Bitmineがイーサリアム(ETH)の保有量を約590万枚まで積み増し、流通量の5%保有目標に接近した。足元のステーキング利回りが維持されれば、追加取得がなくても報酬の積み上げだけで目標水準に届く可能性がある。一方で、イーサリアムの供給量増加や利回り低下は達成時期を左右する要因となりそうだ。
CryptoSlateが6日付で報じたところによると、Bitmineは8月30日までの1週間でETHを5万3501枚追加取得した。これにより、同社の保有量は約590万枚に拡大した。
このうち506万7309枚はステーキングに回している。直近7日ベースのステーキング年率利回りは2.67%だった。
公式開示後も追加取得が続いた可能性がある。ブロックチェーン分析企業Lookonchainは1日、Bitmine関連のウォレットがFalconXとBitgoを通じて約1億2600万ドル相当の5万1000ETHを追加取得した可能性があると指摘した。ただ、この取引はBitmineの最新開示では確認されていない。
Bitmineが示したイーサリアム流通量1億2070万枚を前提にすると、5%は約603万5000枚となる。8月30日時点の保有量約590万枚では、なお約13万4000枚が不足する計算だ。
もっとも、ステーキング数量と利回りが現状維持されるなら事情は変わる。506万7309ETHに年率2.67%を当てはめると、年間のステーキング報酬は約13万5000ETHとなる。単純計算では、追加取得なしでも報酬の積み上げだけで5%目標に到達し得る水準だ。
仮に5万1000ETHの追加取得分が実際の保有量に反映されれば、必要数量はさらに縮小する。不足分は約8万3000ETHまで減り、現在の利回りが続けば、1年分の報酬の約61%を保持するだけで5%を上回る計算になる。
ただ、5%達成が保証されているわけではない。最大の変数はイーサリアムの総供給量だ。Etherscanで9月5日時点に表示された発行量は約1億2202万枚で、これを基準にするとBitmineの8月30日時点の保有比率は約4.84%に低下する。この場合、5%確保に必要なETHは約20万枚に増える。
時間の経過とともに、供給量の増加やステーキング利回りの変動が与える影響は大きくなる。供給量が現在の水準で維持される前提なら、Bitmineは今後発生するステーキング報酬の約74%を保持することで、2年後に5%目標へ近づけるという。
一方、年間供給増加率が0.5%に上昇した場合、必要となる報酬の保持比率は約96.5%まで高まる。年間供給増加率が1%に達すれば、ステーキング報酬をすべて保持しても、追加取得なしでの達成は難しくなる。
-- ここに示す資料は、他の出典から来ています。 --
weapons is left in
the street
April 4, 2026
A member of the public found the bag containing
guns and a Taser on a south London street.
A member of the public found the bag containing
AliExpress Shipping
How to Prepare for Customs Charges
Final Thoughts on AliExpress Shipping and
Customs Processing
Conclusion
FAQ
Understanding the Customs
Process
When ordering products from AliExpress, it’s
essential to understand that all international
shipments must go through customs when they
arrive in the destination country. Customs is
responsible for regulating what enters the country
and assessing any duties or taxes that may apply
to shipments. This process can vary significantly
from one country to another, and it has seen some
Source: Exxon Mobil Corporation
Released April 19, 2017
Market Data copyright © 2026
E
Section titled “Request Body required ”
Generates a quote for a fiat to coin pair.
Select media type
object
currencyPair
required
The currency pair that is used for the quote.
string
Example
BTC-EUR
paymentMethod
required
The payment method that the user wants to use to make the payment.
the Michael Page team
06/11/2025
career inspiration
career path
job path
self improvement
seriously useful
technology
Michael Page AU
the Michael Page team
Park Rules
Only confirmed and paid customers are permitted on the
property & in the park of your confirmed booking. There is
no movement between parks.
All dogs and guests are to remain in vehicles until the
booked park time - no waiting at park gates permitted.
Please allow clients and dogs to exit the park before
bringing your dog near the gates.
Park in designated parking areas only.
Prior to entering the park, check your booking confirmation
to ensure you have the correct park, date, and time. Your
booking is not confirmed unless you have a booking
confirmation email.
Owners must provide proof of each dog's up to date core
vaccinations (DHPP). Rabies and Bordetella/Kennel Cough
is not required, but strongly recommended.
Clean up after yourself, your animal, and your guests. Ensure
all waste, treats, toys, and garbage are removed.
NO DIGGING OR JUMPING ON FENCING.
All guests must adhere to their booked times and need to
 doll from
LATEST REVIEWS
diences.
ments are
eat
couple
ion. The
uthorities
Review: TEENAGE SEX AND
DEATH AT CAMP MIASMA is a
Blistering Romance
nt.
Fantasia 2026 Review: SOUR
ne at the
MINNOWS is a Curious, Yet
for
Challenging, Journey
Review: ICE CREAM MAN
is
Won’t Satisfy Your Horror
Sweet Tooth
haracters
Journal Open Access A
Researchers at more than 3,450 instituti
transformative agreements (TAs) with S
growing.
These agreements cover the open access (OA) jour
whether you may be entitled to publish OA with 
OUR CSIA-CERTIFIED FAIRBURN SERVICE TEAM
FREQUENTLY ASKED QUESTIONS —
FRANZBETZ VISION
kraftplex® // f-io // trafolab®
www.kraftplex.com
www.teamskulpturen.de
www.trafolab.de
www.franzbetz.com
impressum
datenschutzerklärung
ステーキング利回りの低下も無視できない。利回りが現在の2.67%から2%に下がれば、約506万ETHから得られる年間報酬は約10万1000ETHに減少する。ステーキング報酬だけで目標数量を満たすまでの期間は、より長期化する見通しだ。
こうしたなか、市場の焦点はBitmineの追加取得ペースそのものより、ステーキング報酬をどう扱うかに移りつつある。Bitmineはステーキング報酬を定期的にドルへ転換できるとしているが、発生した報酬のうちどの程度をETHのまま保有し続けるかについて、固定的な方針は示していない。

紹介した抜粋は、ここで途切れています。